Return all of the data exactly, omitting any images.

(Records from a data collection)
....
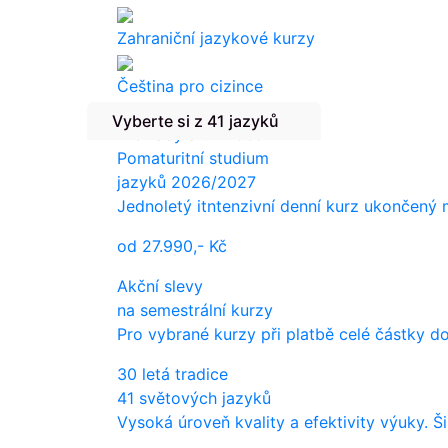
Zahraniční jazykové kurzy
Čeština pro cizince
Vyberte si z 41 jazyků
Překlady a tlumočení
Pomaturitní studium
jazyků 2026/2027
Jednoletý itntenzivní denní kurz ukončený
od
27.990,-
Kč
Akční slevy
na semestrální kurzy
Pro vybrané kurzy při platbě celé částky d
30 letá tradice
41 světových jazyků
Vysoká úroveň kvality a efektivity výuky. Š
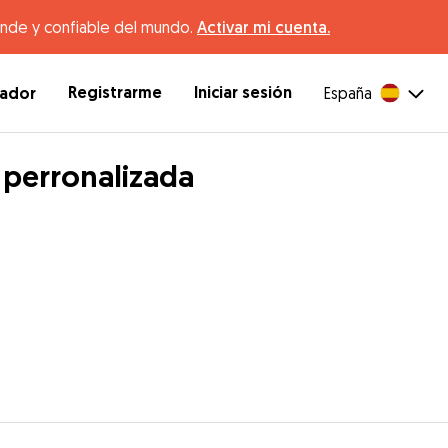
ande y confiable del mundo.
Activar mi cuenta.
Registrarme
Iniciar sesión
dador
España
 perronalizada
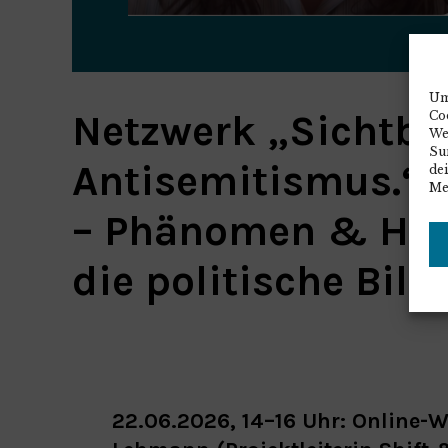
Um
Netzwerk „Sichtba
Co
We
Sur
Antisemitismus.“: 
de
Me
– Phänomen & Han
die politische Bil
22.06.2026, 14–16 Uhr: Online-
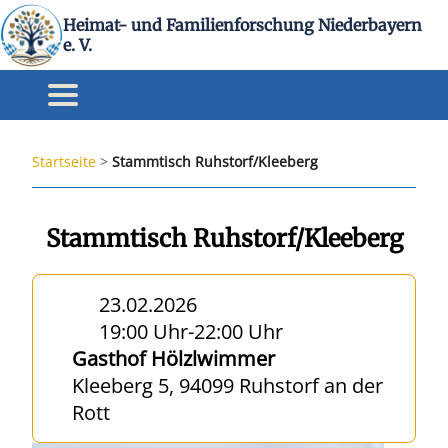
Heimat- und Familienforschung Niederbayern
e. V.
Startseite
>
Stammtisch Ruhstorf/Kleeberg
Stammtisch Ruhstorf/Kleeberg
23.02.2026
19:00 Uhr
-
22:00 Uhr
Gasthof Hölzlwimmer
Kleeberg 5, 94099 Ruhstorf an der
Rott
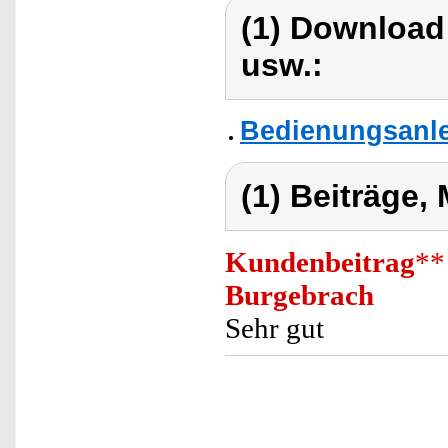
(1) Download
usw.:
Bedienungsanle
(1) Beiträge,
Kundenbeitrag
**
Burgebrach
Sehr gut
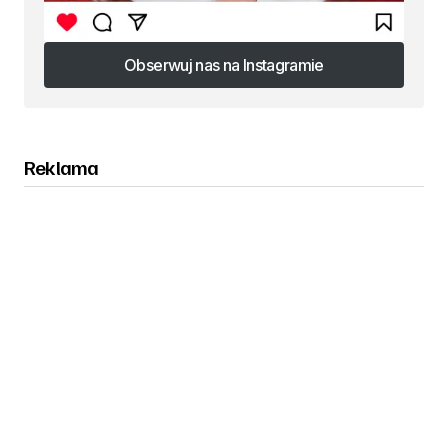
Obserwuj nas na Instagramie
Obserwuj nas na Instagramie
Reklama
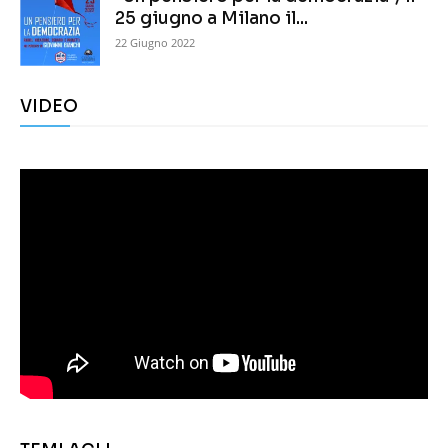
25 giugno a Milano il...
22 Giugno 2022
VIDEO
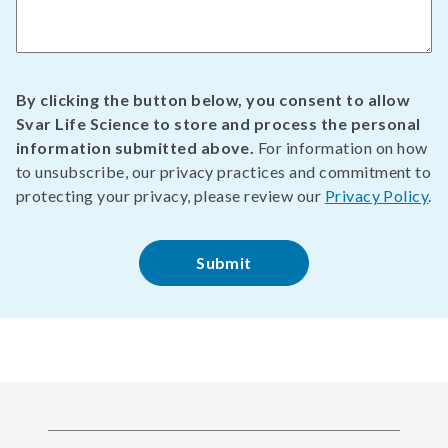
By clicking the button below, you consent to allow
Svar Life Science to store and process the personal
information submitted above.
For information on how
to unsubscribe, our privacy practices and commitment to
protecting your privacy, please review our
Privacy Policy
.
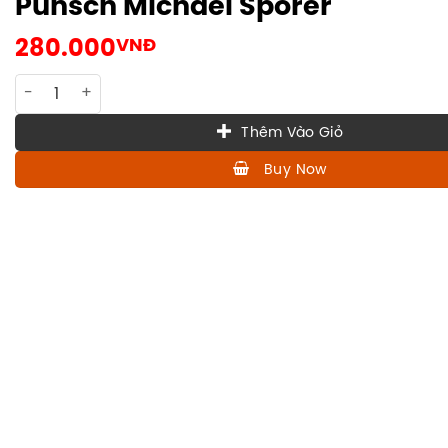
Punsch Michael Sporer
280.000
VNĐ
SPIRIT-SPORER-001 Original Orangen Punsch Michael Sporer
Thêm Vào Giỏ
Buy Now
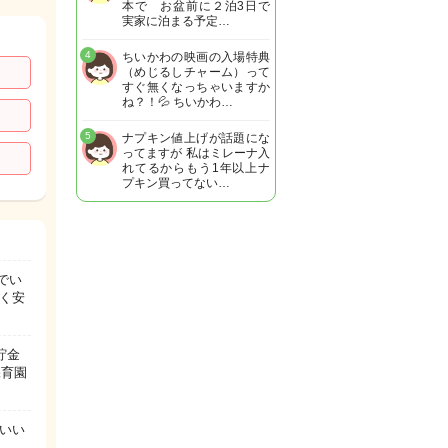
本で お盆前に２泊3日で
実家に泊まる予定…
4
ちいかわの映画の入場特典
（めじるしチャーム）って
すぐ無くなっちゃいますか
ね？！💦 ちいかわ…
5
ナプキン値上げが話題にな
ってますが 私はミレーナ入
れてるからもう1年以上ナ
プキン買ってない…
でい
く安
貯金
保育園
ばいい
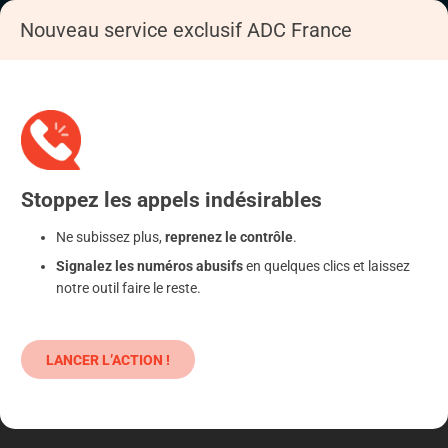
Nouveau service exclusif ADC France
Accueil
Se déféndre
Administration
Justice, police
Stoppez
les appels
indésirables
Ne subissez plus,
reprenez le contrôle
.
Signalez les numéros abusifs
en quelques clics et laissez
notre outil faire le reste.
LANCER L’ACTION !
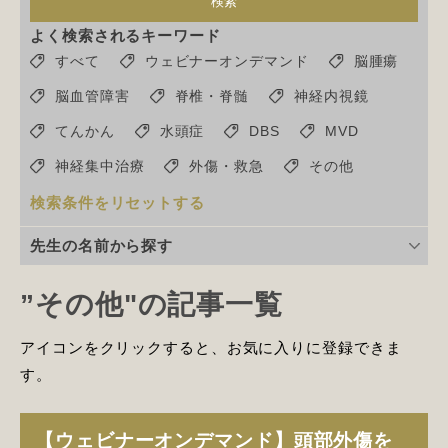
検索
よく検索されるキーワード
すべて
ウェビナーオンデマンド
脳腫瘍
脳血管障害
脊椎・脊髄
神経内視鏡
てんかん
水頭症
DBS
MVD
神経集中治療
外傷・救急
その他
検索条件をリセットする
先生の名前から探す
”その他"の記事一覧
アイコンをクリックすると、お気に入りに登録できま
す。
【ウェビナーオンデマンド】頭部外傷を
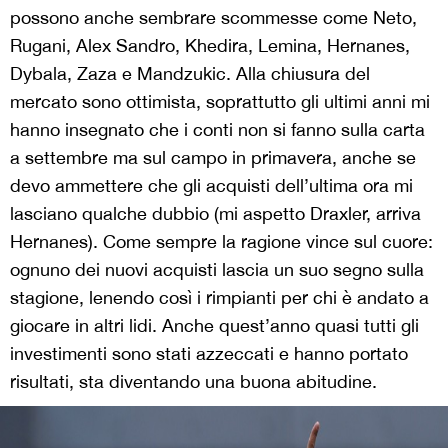
possono anche sembrare scommesse come Neto,
Rugani, Alex Sandro, Khedira, Lemina, Hernanes,
Dybala, Zaza e Mandzukic. Alla chiusura del
mercato sono ottimista, soprattutto gli ultimi anni mi
hanno insegnato che i conti non si fanno sulla carta
a settembre ma sul campo in primavera, anche se
devo ammettere che gli acquisti dell’ultima ora mi
lasciano qualche dubbio (mi aspetto Draxler, arriva
Hernanes). Come sempre la ragione vince sul cuore:
ognuno dei nuovi acquisti lascia un suo segno sulla
stagione, lenendo così i rimpianti per chi è andato a
giocare in altri lidi. Anche quest’anno quasi tutti gli
investimenti sono stati azzeccati e hanno portato
risultati, sta diventando una buona abitudine.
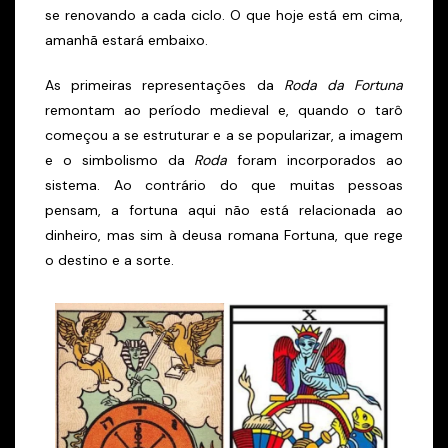
se renovando a cada ciclo. O que hoje está em cima,
amanhã estará embaixo.
As primeiras representações da
Roda da Fortuna
remontam ao período medieval e, quando o tarô
começou a se estruturar e a se popularizar, a imagem
e o simbolismo da
Roda
foram incorporados ao
sistema. Ao contrário do que muitas pessoas
pensam, a fortuna aqui não está relacionada ao
dinheiro, mas sim à deusa romana Fortuna, que rege
o destino e a sorte.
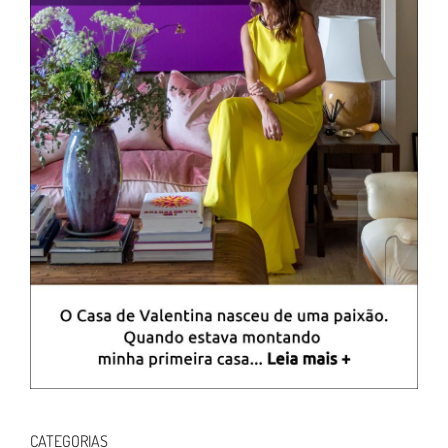
CATEGORIAS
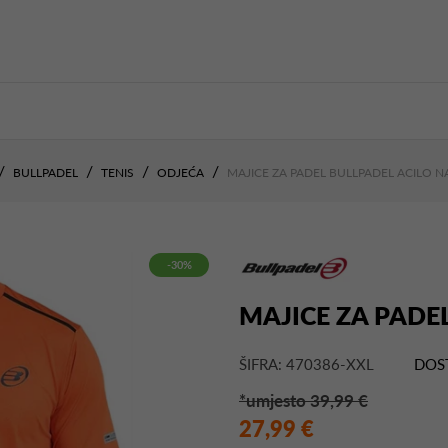
BULLPADEL
TENIS
ODJEĆA
MAJICE ZA PADEL BULLPADEL ACILO 
-30%
MAJICE ZA PADE
ŠIFRA: 470386-XXL
DOS
*umjesto 39,99 €
27,99 €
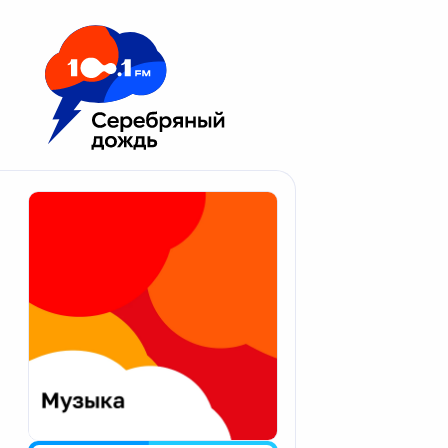
Москва 100.1 FM
Апатиты
Астрахань
Волгоград
Вологда
Екатеринбург
Иваново
Казань
Калининград
Калуга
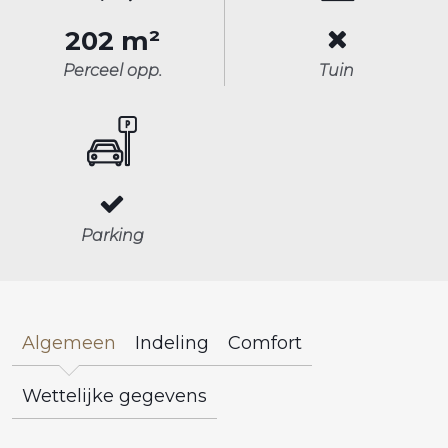
202 m²
Perceel opp.
Tuin
Parking
Algemeen
Indeling
Comfort
Wettelijke gegevens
....
**WRITTEN RESPONSE**
Zahraniční jazykové kurzy
Čeština pro cizince
Vyberte si z 41 jazyků
Překlady a tlumočení
Pomaturitní studium
jazyků 2026/2027
Jednoletý itntenzivní denní kurz ukončený
od
27.990,-
Kč
Akční slevy
na semestrální kurzy
Pro vybrané kurzy při platbě celé částky d
30 letá tradice
41 světových jazyků
Vysoká úroveň kvality a efektivity výuky. Š
ande y confiable del mundo.
Activar mi cuenta.
Registrarme
Iniciar sesión
dador
España
 perronalizada
Um
Netzwerk „Sichtba
Co
We
Sur
Antisemitismus.“: 
de
Me
– Phänomen & Han
die politische Bil
22.06.2026, 14–16 Uhr: Online-
Heimat- und Familienforschung Niederbayern
e. V.
Startseite
>
Stammtisch Ruhstorf/Kleeberg
Stammtisch Ruhstorf/Kleeberg
23.02.2026
19:00 Uhr
-
22:00 Uhr
Gasthof Hölzlwimmer
Kleeberg 5, 94099 Ruhstorf an der
Rott
(1) Download
usw.:
Bedienungsanle
(1) Beiträge,
Kundenbeitrag
**
Burgebrach
Sehr gut
Obserwuj nas na Instagramie
Obserwuj nas na Instagramie
Reklama
25 giugno a Milano il...
22 Giugno 2022
VIDEO
By clicking the button below, you consent to allow
Svar Life Science to store and process the personal
information submitted above.
For information on how
to unsubscribe, our privacy practices and commitment to
protecting your privacy, please review our
Privacy Policy
.
Punsch Michael Sporer
280.000
VNĐ
SPIRIT-SPORER-001 Original Orangen Punsch Michael Sporer
Thêm Vào Giỏ
Buy Now
本で お盆前に２泊3日で
実家に泊まる予定…
4
ちいかわの映画の入場特典
（めじるしチャーム）って
すぐ無くなっちゃいますか
ね？！💦 ちいかわ…
5
ナプキン値上げが話題にな
ってますが 私はミレーナ入
れてるからもう1年以上ナ
プキン買ってない…
でい
く安
貯金
保育園
ばいい
Nouveau service exclusif ADC France
Accueil
Se déféndre
Administration
Justice, police
Stoppez
les appels
indésirables
Ne subissez plus,
reprenez le contrôle
.
Signalez les numéros abusifs
en quelques clics et laissez
notre outil faire le reste.
LANCER L’ACTION !
検索
よく検索されるキーワード
すべて
ウェビナーオンデマンド
脳腫瘍
脳血管障害
脊椎・脊髄
神経内視鏡
てんかん
水頭症
DBS
MVD
神経集中治療
外傷・救急
その他
検索条件をリセットする
先生の名前から探す
”その他"の記事一覧
アイコンをクリックすると、お気に入りに登録できま
す。
【ウェビナーオンデマンド】頭部外傷を
possono anche sembrare scommesse come Neto,
Rugani, Alex Sandro, Khedira, Lemina, Hernanes,
Dybala, Zaza e Mandzukic. Alla chiusura del
mercato sono ottimista, soprattutto gli ultimi anni mi
hanno insegnato che i conti non si fanno sulla carta
a settembre ma sul campo in primavera, anche se
devo ammettere che gli acquisti dell’ultima ora mi
lasciano qualche dubbio (mi aspetto Draxler, arriva
Hernanes). Come sempre la ragione vince sul cuore:
ognuno dei nuovi acquisti lascia un suo segno sulla
stagione, lenendo così i rimpianti per chi è andato a
giocare in altri lidi. Anche quest’anno quasi tutti gli
investimenti sono stati azzeccati e hanno portato
risultati, sta diventando una buona abitudine.
se renovando a cada ciclo. O que hoje está em cima,
amanhã estará embaixo.
As primeiras representações da
Roda da Fortuna
remontam ao período medieval e, quando o tarô
começou a se estruturar e a se popularizar, a imagem
e o simbolismo da
Roda
foram incorporados ao
sistema. Ao contrário do que muitas pessoas
pensam, a fortuna aqui não está relacionada ao
dinheiro, mas sim à deusa romana Fortuna, que rege
o destino e a sorte.
CATEGORIAS
BULLPADEL
TENIS
ODJEĆA
MAJICE ZA PADEL BULLPADEL ACILO 
-30%
MAJICE ZA PADE
ŠIFRA: 470386-XXL
DOS
*umjesto 39,99 €
27,99 €
Москва 100.1 FM
Апатиты
Астрахань
Волгоград
Вологда
Екатеринбург
Иваново
Казань
Калининград
Калуга
202 m²
Perceel opp.
Tuin
Parking
Algemeen
Indeling
Comfort
Wettelijke gegevens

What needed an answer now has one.